Bu film böyle çağrışımsız ve konumlandırmasız devam edip gidince iş kurup batıranlar kime çalışır. Tabii ki ancak tabelacılara. Bir yılda iki yılda batıp yeni iş kuranların tek ana masraf kalemi tabelaları olur. Böylece Anadolu’nun çağrışımsız yapısı marka yaratamıyor. Tabela yaratıyor. Tabelacılar yaratıyor. Tabela sektörünü geliştiriyor. Tabela sektörü çok inovatif oluyor. Reklamın yan sanayisini yandan yandan büyüyor yani.

Büyük totemler, büyük binalar, büyük araç filoları, büyük araziler değerli yapmıyor artık firmaları. Sadece belki de obez yapıyor firmaları. Marka eşittir değer. Marka eşit değildir obez.

Anadolu’da hele Konya’da kocaman tabelalara ve devasa binalara sahip nice holding buharlaştı gitti. Hala o devasa binaları boş duranlar bile var. Eee hani büyük bina, büyük totemler, büyük banka hesapları, arazileri onları değerli yapıyordu. Hatta onlar o dönem biz markayız klipleri çekiyorlardı. Tarihten ders çıkartamadık bu konuda da. Egosantrik kişiler tozu dumana katıp gittiler. İnsanların girişim ve yatırım yapma iştahlarını bile yok edip gittiler belki de.

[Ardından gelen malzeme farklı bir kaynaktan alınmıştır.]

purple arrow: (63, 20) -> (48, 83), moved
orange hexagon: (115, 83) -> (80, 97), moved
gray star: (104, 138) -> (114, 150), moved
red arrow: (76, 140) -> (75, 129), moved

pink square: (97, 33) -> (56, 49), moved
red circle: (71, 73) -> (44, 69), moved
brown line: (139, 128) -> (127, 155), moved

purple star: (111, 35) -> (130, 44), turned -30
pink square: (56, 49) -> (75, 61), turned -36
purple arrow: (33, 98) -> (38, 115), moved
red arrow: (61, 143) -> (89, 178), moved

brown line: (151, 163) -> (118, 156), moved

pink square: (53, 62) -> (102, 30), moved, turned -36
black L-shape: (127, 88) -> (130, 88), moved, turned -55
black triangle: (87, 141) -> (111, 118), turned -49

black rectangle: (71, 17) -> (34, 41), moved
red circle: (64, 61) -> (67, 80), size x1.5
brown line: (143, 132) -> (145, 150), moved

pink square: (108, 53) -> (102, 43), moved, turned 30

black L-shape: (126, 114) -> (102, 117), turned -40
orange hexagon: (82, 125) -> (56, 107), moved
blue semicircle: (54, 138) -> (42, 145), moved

Yenilen kazıkların bileşkesi olan tecrübeye yeni hikayeler katmanın dışında bir faydası olmadı. Züğürt tesellisine yeni katılımlar oldu sayelerinde.

İletişimsiz toplum değer yaratamaz. Değer yaratamayan toplum marka da çıkartamaz. Maalesef karşıdaki insanlara sadece bende yüksek ego var, benim yanıma yaklaşırken desturla yaklaş diyen egosantrik çağrışımlı firmalar ve sahipleri farklılaşmayı sağlayacak çağrışım üzerine yatırım yapacak şekilde değişmeliler.

Satın alma sebebi yaratacak çağrışım üzerine çalışmalılar. Olumlu duygu ve tutum yaratacak çağrışım arayışına girmeliler. Hatta daha da markalarını büyütecek, genişletecek, portföylerine yeni katacakları ürün grup kararlarını verecek çağrışımlara odaklanmalılar.

Tüm bu kararları “her şeyin hayırlısı” diyerek almaktan vazgeçip pazarlama iletişim öğretisiyle stratejisiyle alabilmeliler.

Anadolu maalesef hala stratejiyi bilmeden iş kuruyor, iletişimin ruhunu ve felsefesini bilmeden, önemsemeden, yatırım yapıyor, yeni iş alanları belirliyor, ortaklık yapıyor, reklam yapıyor, promosyon veriyor.

Anadolu’nun firmaları şunu önce kavramalı. Firmalarında avukat ve muhasebeci nasıl zorunluysa, iletişimcilerin de artık o kadar zorunlu olduğunu kavramalı.

İletişimciler de, pazarlama, reklam, halkla ilişkiler ve marka düzleminin tüm eklemlerini ve ruhunu kavramış şekilde hazır kıta olmalılar.

Bunların birleşiminin ilk artısı ne olur diye sorarsanız hemen söyleyim. Fiyat indirerek rekabet ettiğini zannetme duygusundan kurtarır firmaları. Çağrışımlı, konumlandırma stratejisine sahip firmalar marka ligine girmeye başlarlar. Ciro liginden marka ligine geçmenin dayanılmaz hafifliği Anadolu’yu bambaşka şekle sokar. Bunu da ancak fikir sahipleri ile değil bilgi sahipleriyle yapabiliriz. Nokta.